# Manganese dioxide as a nanozyme to mitigate oxidative stress in osteoarthritis

> **NIH NIH F31** · UNIVERSITY OF FLORIDA · 2024 · $23,945

## Abstract

PROJECT SUMMARY
 In this proposal, we aim to characterize the multi-enzymatic and chondroprotective functions of a
bioactive biomaterial, manganese dioxide (MnO2) nanoparticles (NPs), as a therapeutic strategy to
mitigate oxidative stress in osteoarthritis (OA). The motivation for this work is the critical need to address
limitations for treating OA as a looming public health crisis, projected to affect 130 million people worldwide by
2050 due to an aging population.
 Oxidative stress, the imbalance between reactive oxygen species (ROS) generation and antioxidant
function, is known to contribute to OA progression and may represent an important therapeutic target. There
have been numerous studies to evaluate the use of antioxidants and small molecules as therapeutic agents,
however these therapies are limited by poor bioavailability and stability within the joint. The objective of this
proposal is to utilize a metal-oxide biomaterial (MnO2) to overcome limitations of retention and bioavailability
and seeks to explore enzyme-mimicking functions to reduce the effects of oxidative stress.
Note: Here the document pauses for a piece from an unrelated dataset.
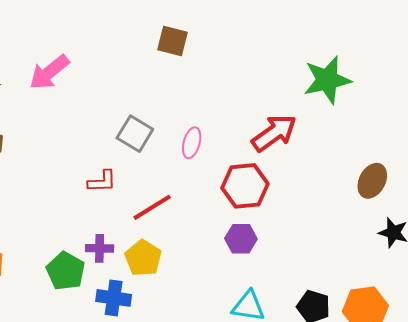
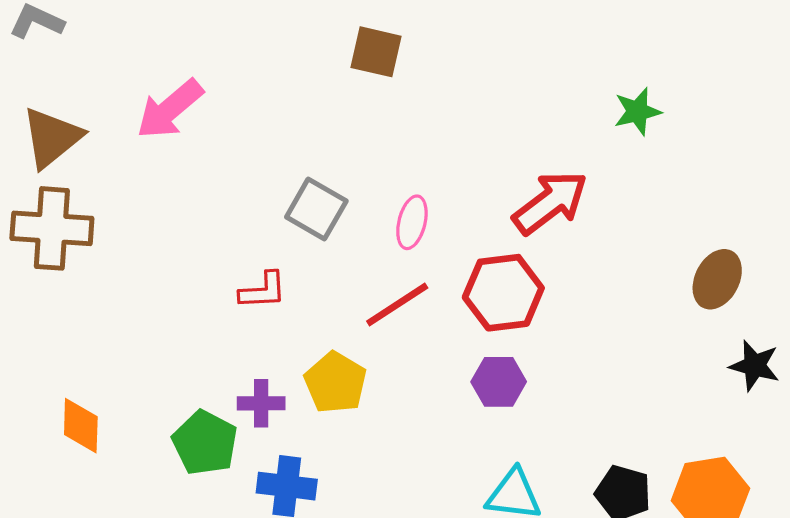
green star: (327, 80) -> (637, 111), size x0.6
red line: (152, 207) -> (397, 304), moved
yellow pentagon: (143, 258) -> (335, 383), moved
We have previously
shown that MnO2 can be engineered with cartilage-targeting properties, such as size and charge, that can
overcome limitations of traditional antioxidant therapies. Leveraging these properties we have seen improved
retention of MnO2 NPs in healthy and OA joints. Due to the barriers for targeting cartilage, this advancement is
critical in the development of a chondroprotective therapy. We hypothesize that MnO2 NPs possess enzyme
mimicking properties that will reduce oxidative stress in the joint thereby alleviating pain and disease
pathogenesis.
 Characterization of enzyme mimicking functions is critical in the use of MnO2 NPs for biomedical
applications and may further classify the biomaterial as a ‘nanozyme.’ Our lab has already characterized the
hydrogen peroxide scavenging properties of MnO2 NPs and we anticipate ‘nanozyme’ classification will outline
catalase-like, superoxide-like, and peroxidase-like functions of MnO2. In Aim 1, we will examine how MnO2 NPs
influence compartment specific H2O2 production and the downstream effects of oxidative stress. Specifically,
we will characterize the antioxidant-like properties of MnO2 NPs and their impact on redox signaling,
chondroprotection, and inflammatory effects. In Aim 2 we will evaluate the therapeutic efficacy of MnO2 NPs in
vivo using a rodent model of post traumatic OA (PTOA) through comprehensive evaluation of NP retention in
the joint, joint remodeling, and behavior. Immediate treatment following joint trauma, which leads to PTOA, is a
critical opportunity for translation of a cartilage targeting therapy by leveraging cartilage that is still intact and
may be responsive to mitigating oxidative stress. The proposed work is significant and innovative by revealing
key mechanisms for mitigating oxidative stress and advancing the use of an enzyme-mimicking therapy that
may facilitate translation ...

## Key facts

- **NIH application ID:** 10904673
- **Project number:** 5F31AR083291-02
- **Recipient organization:** UNIVERSITY OF FLORIDA
- **Principal Investigator:** Jessica L Aldrich
- **Activity code:** F31 (R01, R21, SBIR, etc.)
- **Funding institute:** NIH
- **Fiscal year:** 2024
- **Award amount:** $23,945
- **Award type:** 5
- **Project period:** 2023-08-16 → 2024-12-31

## Primary source

NIH RePORTER: https://reporter.nih.gov/project-details/10904673

## Citation

> US National Institutes of Health, RePORTER application 10904673, Manganese dioxide as a nanozyme to mitigate oxidative stress in osteoarthritis (5F31AR083291-02). Retrieved via AI Analytics 2026-05-23 from https://api.ai-analytics.org/grant/nih/10904673. Licensed CC0.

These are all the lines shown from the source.